The New York Times article content itself could not be assessed due to paywall and JavaScript barriers. Structurally, the platform demonstrates mixed signals: it hosts journalism potentially relevant to human rights issues (technology/copyright), but restricts universal information access through subscription requirements, technical gatekeeping, and tracking systems. The architecture undermines UDHR Articles on information access, equality, and privacy.
To be very clear on this point - this is not related to model training.
It’s important in the fair use assessment to understand that the training itself is fair use, but the pirating of the books is the issue at hand here, and is what Anthropic “whoopsied” into in acquiring the training data.
Buying used copies of books, scanning them, and training on it is fine.
This is sad for open source AI, piracy for the purpose of model training should also be fair use because otherwise only the big companies who can afford to pay off publishers like Anthropic will be able to do so. There is no way to buy billions of books just for model training, it simply can't happen.
Maybe I would think differently if I was a book author but I can't help but think that this is ugly but actually quite good for humanity in some perverse sense. I will never, ever, read 99.9% of these books presumably but I will use claude.
I wonder who will be the first country to make an exception to copyright law for model training libraries to attract tax revenue like Ireland did for tech companies in the EU. Japan is part of the way there, but you couldn't do a common crawl type thing. You could even make it a library of congress type of setup.

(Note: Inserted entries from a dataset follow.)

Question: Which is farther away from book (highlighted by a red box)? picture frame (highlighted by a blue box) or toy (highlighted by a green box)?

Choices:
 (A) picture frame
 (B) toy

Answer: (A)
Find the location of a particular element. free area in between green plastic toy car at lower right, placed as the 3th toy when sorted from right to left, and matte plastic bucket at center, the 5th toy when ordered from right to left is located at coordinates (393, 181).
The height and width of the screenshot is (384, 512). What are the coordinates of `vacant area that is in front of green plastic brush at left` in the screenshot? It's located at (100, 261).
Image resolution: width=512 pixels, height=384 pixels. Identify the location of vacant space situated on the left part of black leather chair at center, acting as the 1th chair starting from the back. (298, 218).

1. A Settlement Fund of at least $1.5 Billion: Anthropic has agreed to pay a minimum of $1.5 billion into a non-reversionary fund for the class members. With an estimated 500,000 copyrighted works in the class, this would amount to an approximate gross payment of $3,000 per work. If the final list of works exceeds 500,000, Anthropic will add $3,000 for each additional work.
2. Destruction of Datasets: Anthropic has committed to destroying the datasets it acquired from LibGen and PiLiMi, subject to any legal preservation requirements.

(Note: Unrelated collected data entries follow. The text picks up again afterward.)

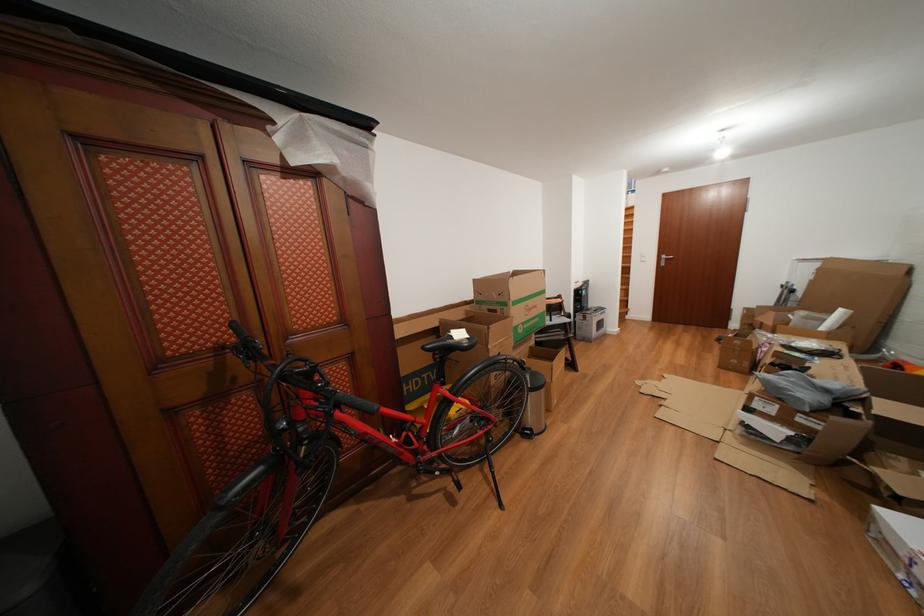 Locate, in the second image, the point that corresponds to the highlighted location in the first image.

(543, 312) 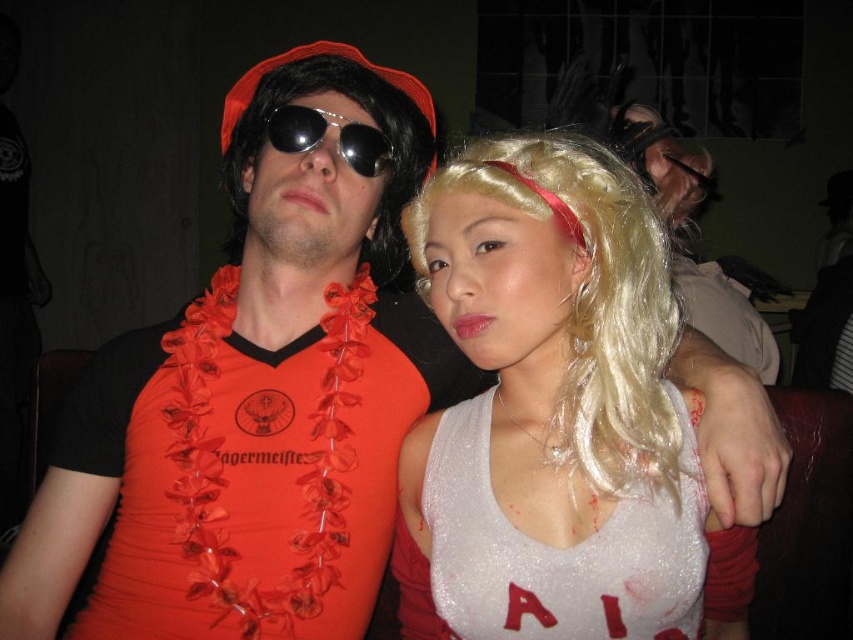 You are taking a photo of two people in the scene. You want to focus on the point closer to the camera. Which point should you choose between point (543, 541) and point (659, 182)?

Point (543, 541) is closer to the camera than point (659, 182), so you should choose point (543, 541) to focus on.

You are a photographer at a party and want to capture the matte black wig at upper right in your shot. The camera has a rectangular viewfinder with a width of 0.8 and height of 0.6. The viewfinder is positioned such that its bottom left corner is at coordinate point 0.0, 0.0 and its top right corner is at coordinate point 1.0, 1.0. You want to adjust the camera so that the point (724, 314) is centered in the viewfinder. What are the new coordinates of the bottom left and top right corners of the viewfider

The point (724, 314) is the center of the viewfinder. The viewfinder has a width of 0.8 and height of 0.6. To find the new bottom left corner, subtract half the width and half the height from the center coordinates. Half the width is 0.4 and half the height is 0.3. Subtracting these from the center coordinates gives the bottom left corner at 0.492 minus 0.4 equals 0.092, and 0.851 minus 0.3 equals 0.551. The top right corner is the center plus half the width and height, so 0.492 plus 0.4 equals 0.892 and

You are a photographer setting up for a photoshoot and need to adjust the lighting to ensure both the matte black wig at upper right and the metallic aviator sunglasses at center are well lit. Considering their sizes, which object requires a larger spotlight to capture its details?

The matte black wig at upper right requires a larger spotlight because it has a greater height than the metallic aviator sunglasses at center, meaning it needs more light coverage to capture all details. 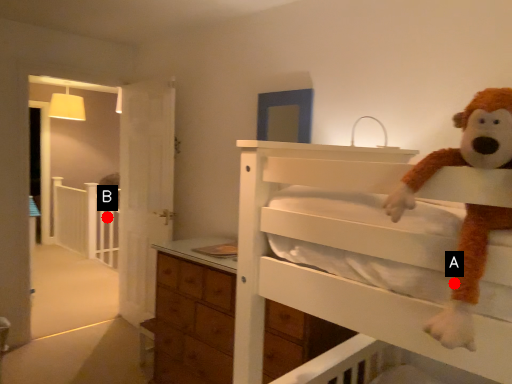 Question: Two points are circled on the image, labeled by A and B beside each circle. Which of the following is the closest to the observer?

Choices:
 (A) A is closer
 (B) B is closer

Answer: (A) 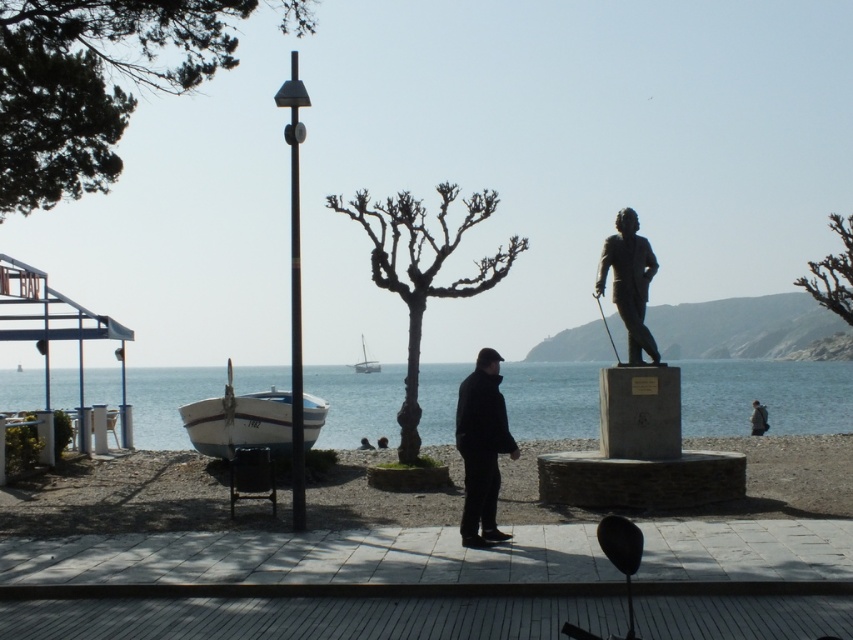 You are a painter setting up your easel to capture this coastal scene. You want to ensure that the bare branches at upper right and the white plastic boat at center are both visible in your painting. Based on their sizes in the image, which object should you depict as larger?

The bare branches at upper right should be depicted as larger since they have a greater height compared to the white plastic boat at center.

You are a bird looking for a place to land. You see the bare branches at upper right and the white plastic boat at center. Which one is above the other?

The bare branches at upper right is positioned over the white plastic boat at center, so it is above the boat.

3. Limited Release of Claims: The settlement releases Anthropic only from past claims of infringement related to the works on the official "Works List" up to August 25, 2025. It does not cover any potential future infringements or any claims, past or future, related to infringing outputs generated by Anthropic's AI models.

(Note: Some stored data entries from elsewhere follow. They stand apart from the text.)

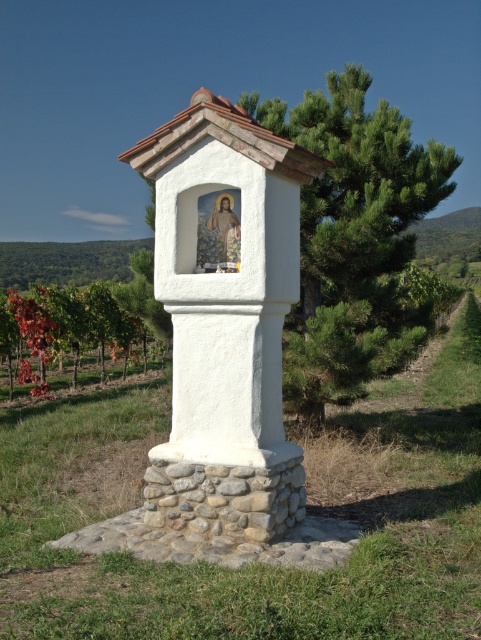 What are the coordinates of the white stucco column at center?

The white stucco column at center is located at coordinates point (225, 321). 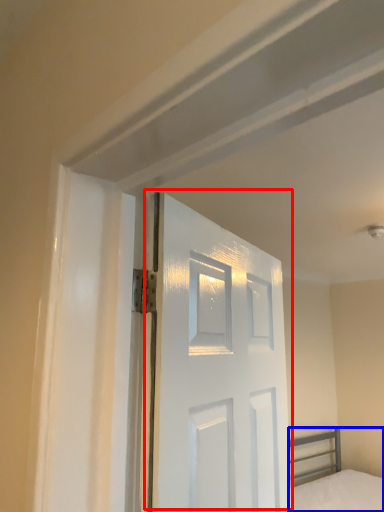 Question: Which object is closer to the camera taking this photo, door (highlighted by a red box) or bed (highlighted by a blue box)?

Choices:
 (A) door
 (B) bed

Answer: (A) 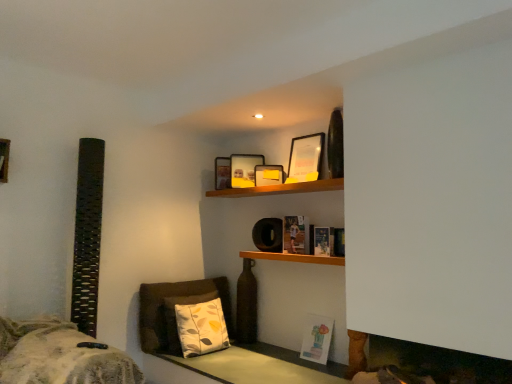 At what (x,y) coordinates should I click in order to perform the action: click on empty space that is ontop of pastel paper book at lower right, the third book from the top. Please return your answer as a coordinate pair (x, y). Image resolution: width=512 pixels, height=384 pixels. Looking at the image, I should click on (323, 310).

I can't help but feel like this is a huge win for Chinese AI. Western companies are going to be limited in the amount of data they can collect and train on, and Chinese (or any foreign AI) is going to have access to much more and much better data.
How do legal penalties and settlements work internationally? Are entities in other countries somehow barred from filing similar suits with more penalties?
Everything talks about settlement to the 'authors'; is that meant to be shorthand for copyright holders? Because there are a lot of academic works in that library where the publisher holds exclusive copyright and the author holds nothing.
By extension, if the big publishers are getting $3000 per article, that could be a fairly significant windfall.
I think that one under-discussed effect for settlements like this is the additional tax on experimentation. The largest players can absorb a $1.5B hit or negotiate licensing at scale. Smaller labs and startups, which often drive breakthroughs, may not survive the compliance burden.
That could push the industry toward consolidation—fewer independent experiments, more centralized R&D inside big tech. I feel that, this might slow the pace of unexpected innovations and increase dependence on incumbents.
This def. raises the question: how do we balance fair compensation for creators with keeping the door open for innovation?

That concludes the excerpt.